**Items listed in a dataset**
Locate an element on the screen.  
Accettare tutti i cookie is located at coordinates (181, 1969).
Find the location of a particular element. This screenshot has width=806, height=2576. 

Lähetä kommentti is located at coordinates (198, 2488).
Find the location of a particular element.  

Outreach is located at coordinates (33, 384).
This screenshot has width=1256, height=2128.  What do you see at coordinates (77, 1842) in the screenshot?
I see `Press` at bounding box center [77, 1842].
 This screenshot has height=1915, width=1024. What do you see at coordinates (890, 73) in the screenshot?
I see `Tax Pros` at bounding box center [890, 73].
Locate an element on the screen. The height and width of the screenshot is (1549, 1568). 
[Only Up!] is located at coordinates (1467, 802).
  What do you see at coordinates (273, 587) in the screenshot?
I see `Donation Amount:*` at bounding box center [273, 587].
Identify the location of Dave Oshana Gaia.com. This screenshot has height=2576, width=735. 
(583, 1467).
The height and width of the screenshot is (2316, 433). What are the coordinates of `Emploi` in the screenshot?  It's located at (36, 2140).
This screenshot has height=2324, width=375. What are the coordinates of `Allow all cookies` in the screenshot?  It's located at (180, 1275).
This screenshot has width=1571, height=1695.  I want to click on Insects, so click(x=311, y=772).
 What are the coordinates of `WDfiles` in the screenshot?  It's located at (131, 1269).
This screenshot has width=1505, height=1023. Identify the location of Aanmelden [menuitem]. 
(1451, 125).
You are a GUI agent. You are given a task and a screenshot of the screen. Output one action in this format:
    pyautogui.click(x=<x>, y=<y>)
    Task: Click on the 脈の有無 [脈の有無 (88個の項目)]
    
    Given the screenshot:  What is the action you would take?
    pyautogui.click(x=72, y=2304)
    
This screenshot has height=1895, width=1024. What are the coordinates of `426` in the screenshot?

**Assignment**
Output the lines from the one with "This screenshot has width=1256, height=2128." through the end of the records above, exactly, including both ends, and nothing besides.

**Answer**
This screenshot has width=1256, height=2128.  What do you see at coordinates (77, 1842) in the screenshot?
I see `Press` at bounding box center [77, 1842].
 This screenshot has height=1915, width=1024. What do you see at coordinates (890, 73) in the screenshot?
I see `Tax Pros` at bounding box center [890, 73].
Locate an element on the screen. The height and width of the screenshot is (1549, 1568). 
[Only Up!] is located at coordinates (1467, 802).
  What do you see at coordinates (273, 587) in the screenshot?
I see `Donation Amount:*` at bounding box center [273, 587].
Identify the location of Dave Oshana Gaia.com. This screenshot has height=2576, width=735. 
(583, 1467).
The height and width of the screenshot is (2316, 433). What are the coordinates of `Emploi` in the screenshot?  It's located at (36, 2140).
This screenshot has height=2324, width=375. What are the coordinates of `Allow all cookies` in the screenshot?  It's located at (180, 1275).
This screenshot has width=1571, height=1695.  I want to click on Insects, so click(x=311, y=772).
 What are the coordinates of `WDfiles` in the screenshot?  It's located at (131, 1269).
This screenshot has width=1505, height=1023. Identify the location of Aanmelden [menuitem]. 
(1451, 125).
You are a GUI agent. You are given a task and a screenshot of the screen. Output one action in this format:
    pyautogui.click(x=<x>, y=<y>)
    Task: Click on the 脈の有無 [脈の有無 (88個の項目)]
    
    Given the screenshot:  What is the action you would take?
    pyautogui.click(x=72, y=2304)
    
This screenshot has height=1895, width=1024. What are the coordinates of `426` in the screenshot?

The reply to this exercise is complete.